Yves Leclair, Voie de disparition

Yves Leclair le “sauve-heures”

Dans un esprit cher au trop oublié P-A Jour­dan, Yves Leclair offre ici une médi­ta­tion poé­tique sur l’existence et l’écriture, mots qu’on pré­fé­rera à éthique et esthé­tique d’autant que l’auteur use (sans abu­ser) de pointes d’humour jamais gra­tuites, tou­jours suaves. Yves Leclair dif­fé­ren­cie de la sorte le tra­vail de la mélan­co­lie de l’être de celui du désir de vivre.
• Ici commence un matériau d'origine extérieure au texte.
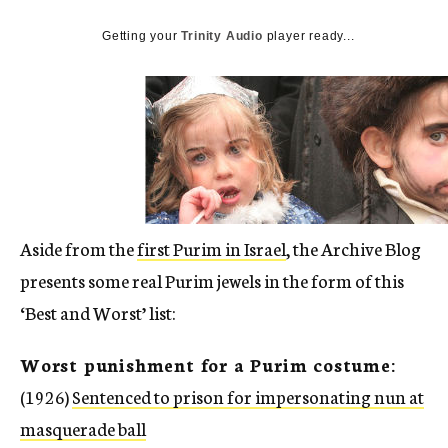
c
y
Getting your
Trinity Audio
player ready...
Aside from the
first Purim in Israel
, the Archive Blog
presents some real Purim jewels in the form of this
‘Best and Worst’ list:
Worst punishment for a Purim costume:
(1926)
Sentenced to prison for impersonating nun at
masquerade ball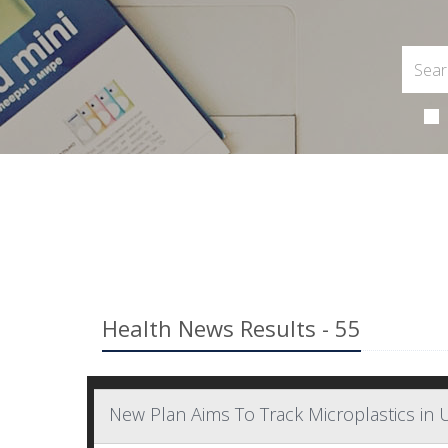
Health News Results - 55
New Plan Aims To Track Microplastics in U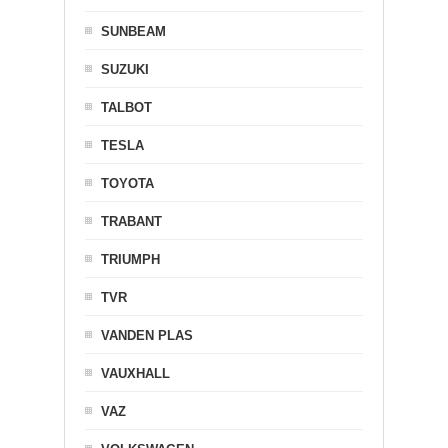
SUNBEAM
SUZUKI
TALBOT
TESLA
TOYOTA
TRABANT
TRIUMPH
TVR
VANDEN PLAS
VAUXHALL
VAZ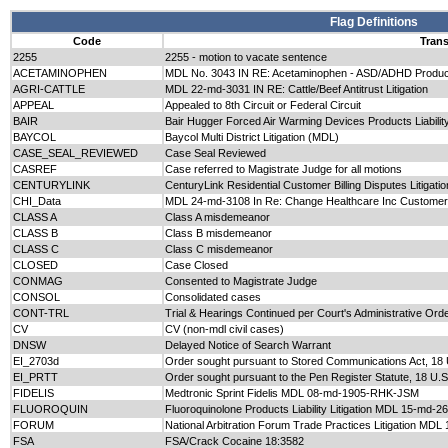
Flag Definitions
Code
Trans
2255
2255 - motion to vacate sentence
ACETAMINOPHEN
MDL No. 3043 IN RE: Acetaminophen - ASD/ADHD Products L
AGRI-CATTLE
MDL 22-md-3031 IN RE: Cattle/Beef Antitrust Litigation
APPEAL
Appealed to 8th Circuit or Federal Circuit
BAIR
Bair Hugger Forced Air Warming Devices Products Liabil
BAYCOL
Baycol Multi District Litigation (MDL)
CASE_SEAL_REVIEWED
Case Seal Reviewed
CASREF
Case referred to Magistrate Judge for all motions
CENTURYLINK
CenturyLink Residential Customer Billing Disputes Litiga
CHI_Data
MDL 24-md-3108 In Re: Change Healthcare Inc Customer D
CLASS A
Class A misdemeanor
CLASS B
Class B misdemeanor
CLASS C
Class C misdemeanor
CLOSED
Case Closed
CONMAG
Consented to Magistrate Judge
CONSOL
Consolidated cases
CONT-TRL
Trial & Hearings Continued per Court's Administrative Or
CV
CV (non-mdl civil cases)
DNSW
Delayed Notice of Search Warrant
EI_2703d
Order sought pursuant to Stored Communications Act, 18 
EI_PRTT
Order sought pursuant to the Pen Register Statute, 18 U.
FIDELIS
Medtronic Sprint Fidelis MDL 08-md-1905-RHK-JSM
FLUOROQUIN
Fluoroquinolone Products Liability Litigation MDL 15-md-2
FORUM
National Arbitration Forum Trade Practices Litigation MD
FSA
FSA/Crack Cocaine 18:3582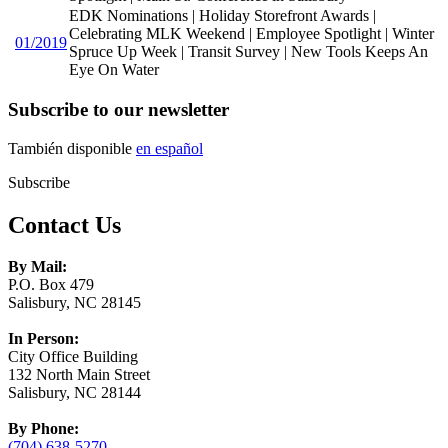
EDK Nominations | Holiday Storefront Awards |
Celebrating MLK Weekend | Employee Spotlight | Winter
01/2019
Spruce Up Week | Transit Survey | New Tools Keeps An
Eye On Water
Subscribe to our newsletter
También disponible
en español
Subscribe
Contact Us
By Mail:
P.O. Box 479
Salisbury, NC 28145
In Person:
City Office Building
132 North Main Street
Salisbury, NC 28144
By Phone:
(704) 638-5270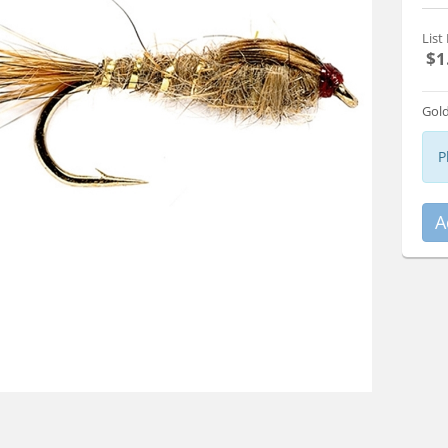
List 
$1
Gold
P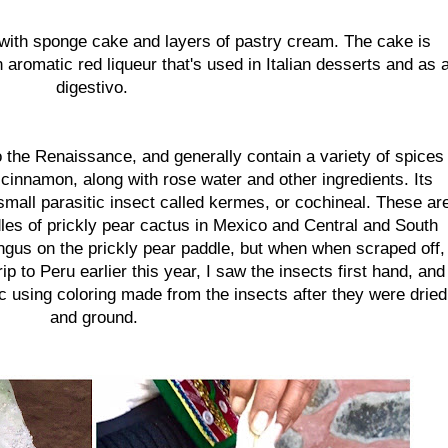
 with sponge cake and layers of pastry cream. The cake is
 aromatic red liqueur that's used in Italian desserts and as 
digestivo.
 the Renaissance, and generally contain a variety of spices
innamon, along with rose water and other ingredients. Its
 small parasitic insect called kermes, or cochineal. These ar
les of prickly pear cactus in Mexico and Central and South
ngus on the prickly pear paddle, but when when scraped off,
trip to Peru earlier this year, I saw the insects first hand, and
 using coloring made from the insects after they were dried
and ground.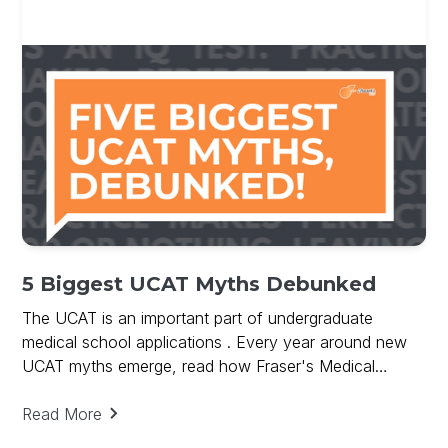
5 Biggest UCAT Myths Debunked
The UCAT is an important part of undergraduate
medical school applications . Every year around new
UCAT myths emerge, read how Fraser's Medical
debunks UCAT Myths and provides key to UCAT
success.
Read More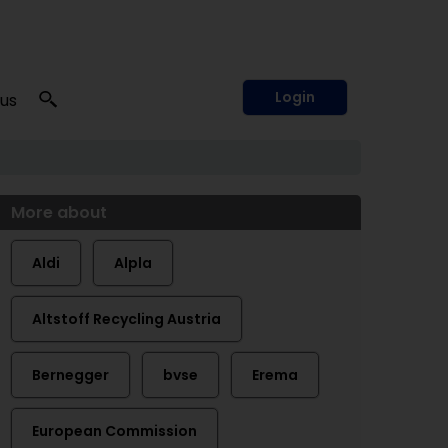
Login
 us
More about
Aldi
Alpla
Altstoff Recycling Austria
Bernegger
bvse
Erema
European Commission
Para­doxa­le­ment, afin d’y par­ve­nir, Voie de dis­pa­ri­tion est mis aussi sous l’égide impli­cite de Du Bou­chet et Beckett : ils donnent tout leur sens au titre comme au contenu du livre.  Celui-ci devient la sou­pente ou garde-manger des jours (qu’il pleuve ou fasse beau) et aussi un car­net de voyage dans lequel l’auteur rap­pelle « qu’il faut tou­jours écou­ter celui qui se tait ». Notons au pas­sage l’anti-machisme  de l’auteur ( “celui” des­celle le “celle”)  et sa luci­dité : le vent se balance de et des mots.

Tel un pare-chemin de « moine ou singe en hiver » ‚le texte devient la mise en forme de ce qui nous pénètre sans qu’on y prenne garde comme de ce qui nous échappe par belles tor­sions de l’inconscient. Du moins, c’est notre seule jus­ti­fi­ca­tion. D’autant que le poète en frac­ture la porte en prou­vant com­bien dehors et dedans sont choses réver­sibles et qu’il ne faut pas confondre la lumière et l’océan. La pre­mière est une goutte, la seconde l’obscur.
Et c’est là le départ de toute une poé­tique en lamen­tos de tour­te­relles et décoc­tions de rata­fia. S’y opère à la méta­mor­phose des fan­tasmes plus que leur coa­gu­la­tion. Et qu’importe leur ordre : mam­mi­fère, ortho­ptère, sym­pho­nique, lyrique, que sais-je encore : tous créent l’espace qui nous sépare de nous-mêmes. C’est pour­quoi Yves Leclair fait de sa voie de dis­pa­ri­tion un che­min para­doxal : celui qui rap­pelle la vie d’avant le jour et d’avant le lan­gage. Ne serait-ce ‚tout compte, fait le par­fait digest de l’histoire de l’humanité ?

jean-paul gavard-perret

Yves Leclair, Voie de dis­pa­ri­tion, Librai­rie de la Brèche édi­tions, Vichy, 2014, 56 p. — 6,90 €.